The Scope holds a reference to the current Span or Transaction.

  • Scope Introduce setSpan
    • This can be used internally to pass a Span / Transaction around so that integrations can attach children to it
    • Setting the transaction property on the Scope (legacy) should overwrite the name of the Transaction stored in the Scope, if there is one. With that we give users the option to change the transaction name even if they don't have access to the instance of the Transaction directly.

Interaction with beforeSend and Event Processors

The beforeSend callback is a special Event Processor that we consider to be of most prominent use. Proper Event Processors are often considered internal.

Transactions should not go through beforeSend. However, they are still processed by Event Processors. This is a compromise between some flexibility in dealing with the current implementation of transactions as events, and leaving room for different lifetime hooks for transactions and spans.

Motivations:

  1. Future-proofing: if users rely on beforeSend for transactions, that would complicate eventually implementing individual span ingestion without breaking user code. As of writing, a transaction is sent as an event, but that is considered an implementation detail.

  2. API compatibility: users have their existing implementation of beforeSend that only ever had to deal with error events. We introduced transactions as a new type of event. As users upgrade to a new SDK version and start using tracing, their beforeSend would start seeing a new type that their code was not meant to handle. Before transactions, they didn't have to care about different event types at all. There are several possible consequences: breaking user apps; silently and unintentionally dropping transactions; transaction events modified in surprising ways.

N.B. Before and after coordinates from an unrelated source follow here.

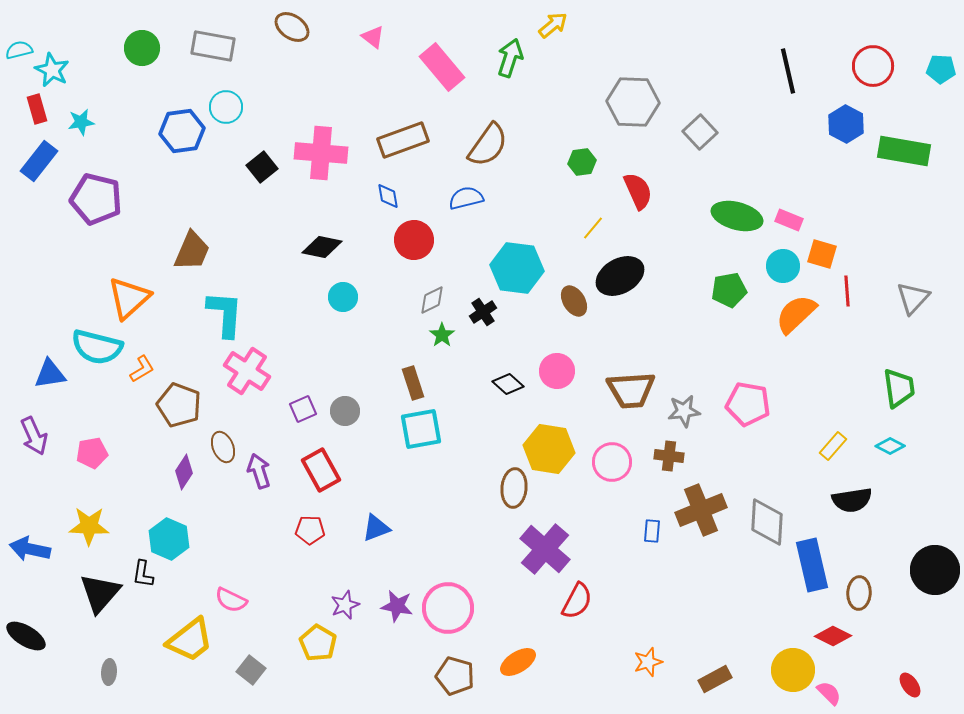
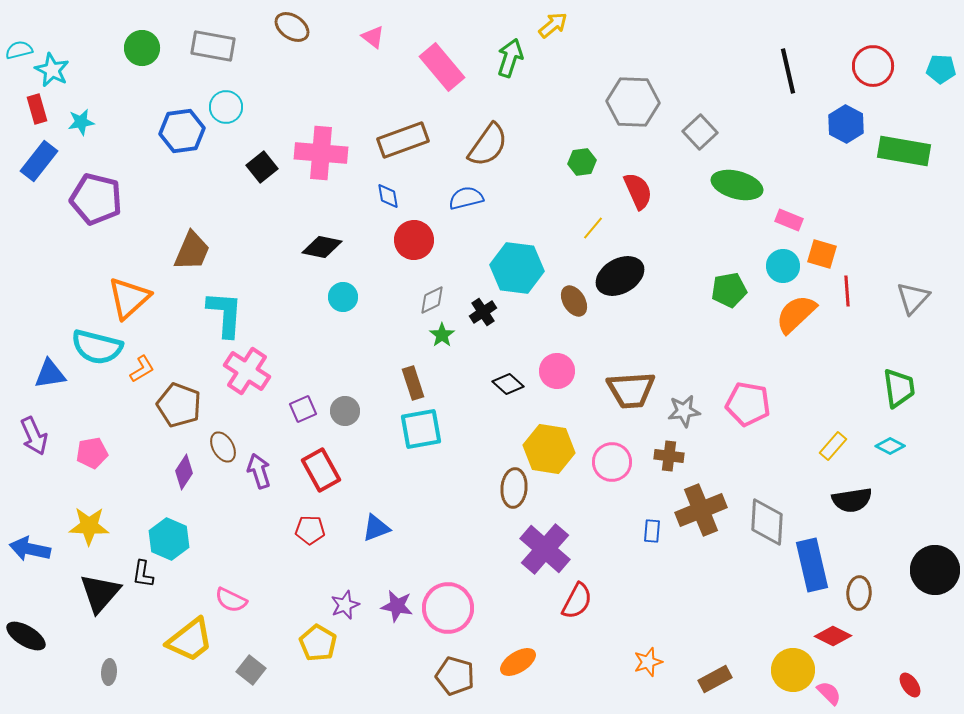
green ellipse at (737, 216): moved 31 px up
brown ellipse at (223, 447): rotated 8 degrees counterclockwise
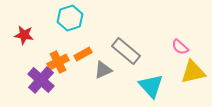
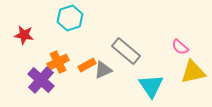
orange rectangle: moved 4 px right, 11 px down
cyan triangle: rotated 8 degrees clockwise
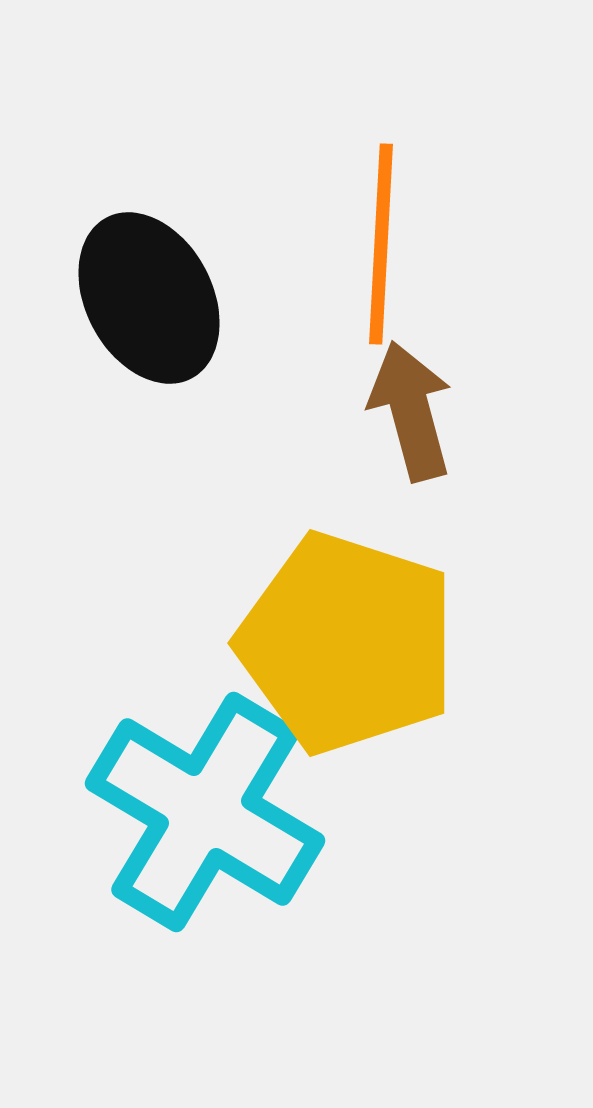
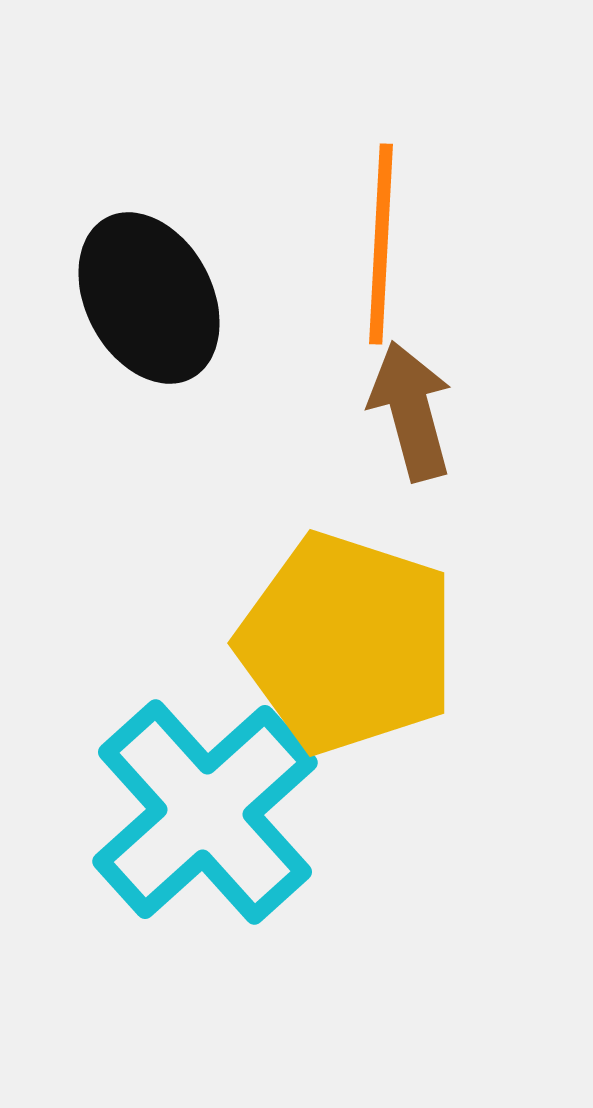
cyan cross: rotated 17 degrees clockwise
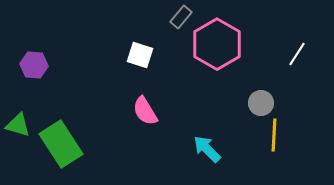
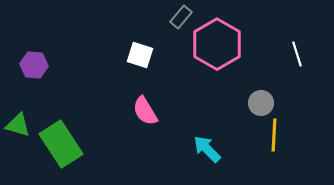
white line: rotated 50 degrees counterclockwise
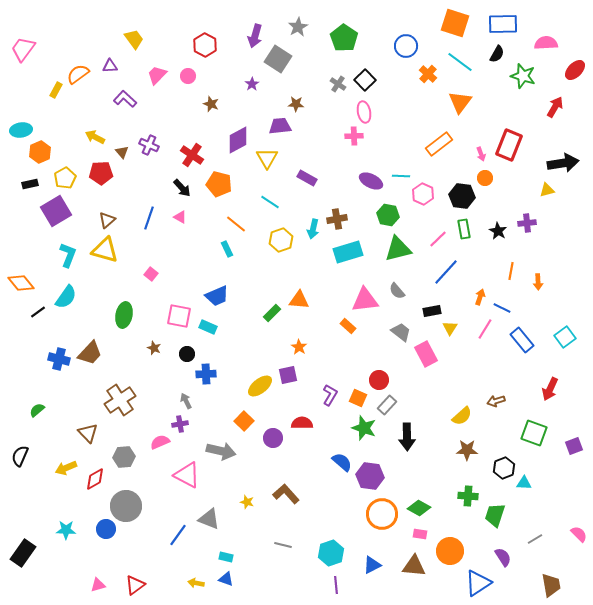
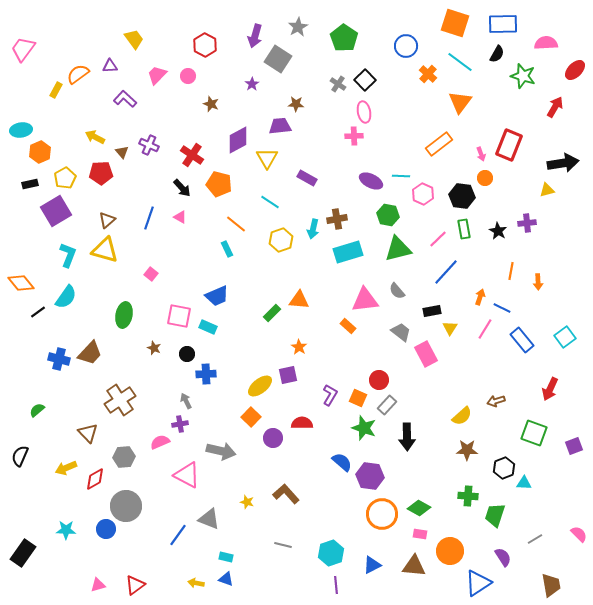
orange square at (244, 421): moved 7 px right, 4 px up
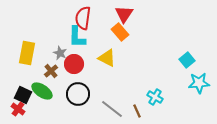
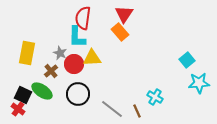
yellow triangle: moved 15 px left; rotated 30 degrees counterclockwise
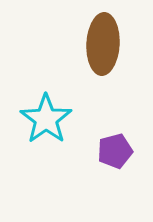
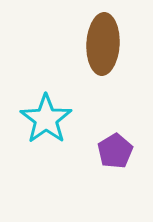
purple pentagon: rotated 16 degrees counterclockwise
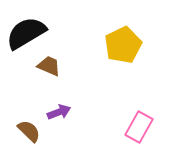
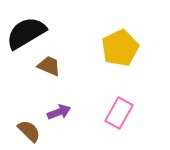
yellow pentagon: moved 3 px left, 3 px down
pink rectangle: moved 20 px left, 14 px up
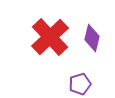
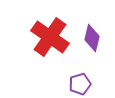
red cross: rotated 12 degrees counterclockwise
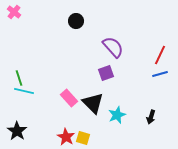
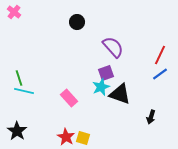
black circle: moved 1 px right, 1 px down
blue line: rotated 21 degrees counterclockwise
black triangle: moved 27 px right, 9 px up; rotated 25 degrees counterclockwise
cyan star: moved 16 px left, 28 px up
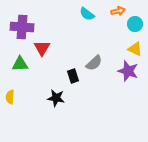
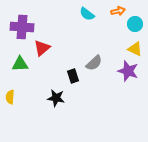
red triangle: rotated 18 degrees clockwise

  3. In terms of usability, beforeSend is not a perfect fit for dropping transactions like it is for dropping errors. Errors are a point-in-time event. When errors happen, users have full context in beforeSend and can modify/drop the event before it goes to Sentry. With transactions the flow is different. Transactions are created and then they are open for some time while child spans are created and appended to it. Meanwhile outgoing HTTP requests include the sampling decision of the current transaction with other services. After spans and the transaction are finished, dropping the transaction in a beforeSend-like hook would leave orphan transactions from other services in a trace. Similarly, modifying the sampling decision to "yes" at this late stage would also produce inconsistent traces.